2. Did the District Court err in denying Licht's motion
to dismiss Count II because the State failed to prove
with sufficient evidence that Licht sold, bartered,
exchanged, or gave away marijuana to Ernest LaMere?
On May 4, 1992, members of the Tri-Agency Drug Task Force
(Task Force) arranged to have a confidential informant, Alex Doney,
attempt to purchase drugs from Licht in a controlled buy. The
members of the Task Force participating in the purchase attempt
were Monte Reichelt, the Chief Deputy of the Hill County Sheriff's
Office, and James Brewer, a Deputy Sheriff of the Blaine County
Sheriff's office. The officers fitted Doney with an electronic
transmitter, commonly known as a body wire, so that they could keep
track of Doney and monitor any conversation between Doney and
Licht. The officers also gave Doney marked money with the purpose
of retrieving it from Licht after the transaction.
2
The Task Force officers drove Doney to the motel where Licht
was staying and dropped him off. Doney approached Licht, who was
working on his vehicle, and asked if he had any marijuana for sale.
Licht responded that he had some and that it was "twenty dollars a
piece." Licht and Doney then got into Licht's vehicle and drove to
a discount store's parking lot where Doney gave Licht $40.00 of the
marked money and received two grams of marijuana in return. After
the transaction took place, Doney got out of the car, and Licht
drove away. The Task Force officers immediately picked up Doney
who turned over the two gram bags of marijuana to Deputy Reichelt.
After dropping Doney off at a motel, the Task Force officers
contacted Jerry Smith, a probation and parole officer, and Steve
Marden, a deputy with the Hill County Sheriff's office, to assist
them in arresting Licht and in searching his residence, person and
vehicle. Licht, however, was not home.
The officers drove around Havre searching for Licht, and
spotted his vehicle parked near the Corner Bar. The officers
observed Licht get out of his vehicle and enter the tavern.
Approximately one minute later Licht and another man, Ernest
LaMere, exited the tavern and walked to the back of the building.

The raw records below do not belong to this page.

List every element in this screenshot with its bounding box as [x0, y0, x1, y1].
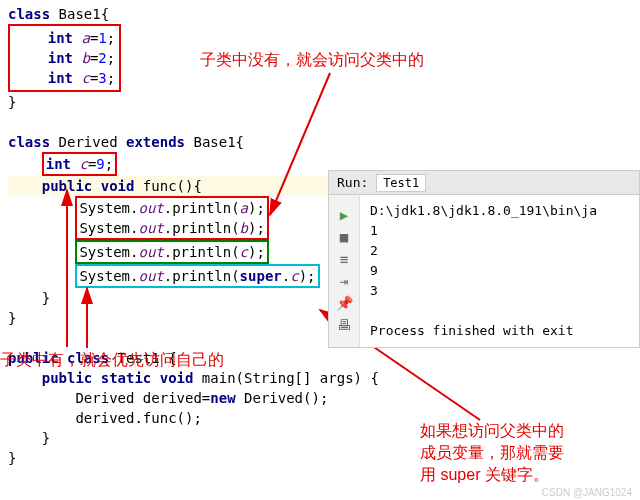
output-line: 9 — [370, 263, 378, 278]
output-line: 1 — [370, 223, 378, 238]
scroll-icon[interactable]: ⇥ — [336, 273, 352, 289]
code-line — [8, 112, 632, 132]
output-path: D:\jdk1.8\jdk1.8.0_191\bin\ja — [370, 203, 597, 218]
print-icon[interactable]: 🖶 — [336, 317, 352, 333]
output-line: 2 — [370, 243, 378, 258]
annotation-3: 如果想访问父类中的 成员变量，那就需要 用 super 关键字。 — [420, 420, 564, 486]
annotation-text: 如果想访问父类中的 — [420, 422, 564, 439]
code-line: public static void main(String[] args) { — [8, 368, 632, 388]
run-panel: Run: Test1 ▶ ■ ≡ ⇥ 📌 🖶 D:\jdk1.8\jdk1.8.… — [328, 170, 640, 348]
pin-icon[interactable]: 📌 — [336, 295, 352, 311]
annotation-text: 用 super 关键字。 — [420, 466, 549, 483]
code-line: class Derived extends Base1{ — [8, 132, 632, 152]
annotation-2: 子类中有，就会优先访问自己的 — [0, 350, 224, 371]
output-exit: Process finished with exit — [370, 323, 574, 338]
run-tab[interactable]: Test1 — [376, 174, 426, 192]
run-label: Run: — [337, 175, 368, 190]
run-output[interactable]: D:\jdk1.8\jdk1.8.0_191\bin\ja 1 2 9 3 Pr… — [360, 195, 639, 347]
filter-icon[interactable]: ≡ — [336, 251, 352, 267]
stop-icon[interactable]: ■ — [336, 229, 352, 245]
watermark: CSDN @JANG1024 — [542, 487, 632, 498]
code-line: } — [8, 92, 632, 112]
code-line: class Base1{ — [8, 4, 632, 24]
annotation-1: 子类中没有，就会访问父类中的 — [200, 50, 424, 71]
run-header: Run: Test1 — [329, 171, 639, 195]
play-icon[interactable]: ▶ — [336, 207, 352, 223]
annotation-text: 成员变量，那就需要 — [420, 444, 564, 461]
run-toolbar: ▶ ■ ≡ ⇥ 📌 🖶 — [329, 195, 360, 347]
code-line: Derived derived=new Derived(); — [8, 388, 632, 408]
output-line: 3 — [370, 283, 378, 298]
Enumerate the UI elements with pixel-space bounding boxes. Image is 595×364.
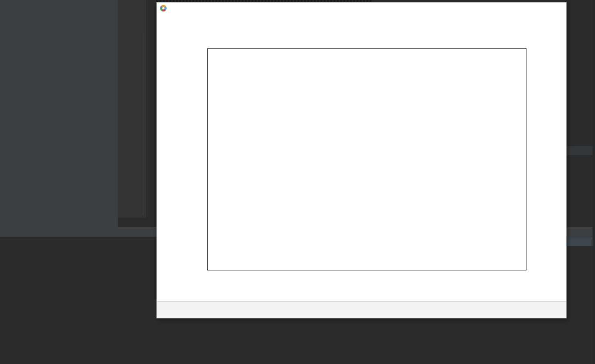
editor-gutter-region [118, 0, 156, 217]
console-clipped-line [0, 237, 156, 241]
matplotlib-toolbar [157, 301, 566, 318]
plot-area [207, 48, 526, 270]
project-tree-panel [0, 0, 118, 227]
fold-guide-line [143, 33, 143, 215]
figure-window [156, 2, 567, 318]
console-band-right [567, 237, 595, 246]
figure-titlebar[interactable] [157, 2, 566, 14]
figure-canvas [157, 14, 566, 301]
breadcrumb [118, 217, 156, 227]
matplotlib-icon [160, 5, 167, 11]
scrollbar-track[interactable] [593, 0, 595, 364]
editor-current-line-highlight-right [567, 146, 595, 155]
focus-dashes [156, 0, 371, 2]
editor-gutter [118, 0, 146, 217]
console-output [0, 237, 156, 364]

Deputy Marden and Smith then witnessed an exchange take place
between LaMere and Licht. Although neither Marden nor Smith
observed what the two men exchanged, Deputy Marden testified at
trial that he saw LaMere put the object he received from Licht into
his right front pants' pocket. Marden also testified that the two
men were acting suspiciously and were looking around as if scanning
3
the area.
Shortly after the transaction, Licht drove away, leaving
LaMere at the Corner Bar. Officer Brewer testified that after
LaMere left Licht's vehicle, he (LeMere) got into a brown colored
Wagoneer that another individual was driving and left the Corner
Bar. All four officers followed Licht to a convenience store where
he was arrested. Licht had in his possession one of the marked
twenty dollar bills the Task Force officers had given to Doney to
purchase the drugs.
Officers Marden and Reichelt returned to the Corner Bar and
observed LaMere standing by the driver's door of a parked Wagoneer,
talking to the driver. The officers approached LaMere and noticed
a bulge in his right front pants' pocket. After a pat-down search,
the officers determined LaMere had a plastic baggy in his right
front pants' pocket and asked him to remove it. LaMere refused the
officers' requests to remove the object, therefore, the officers
placed him under arrest and removed a plastic bag containing
marijuana from LaMere's right front pants' pocket.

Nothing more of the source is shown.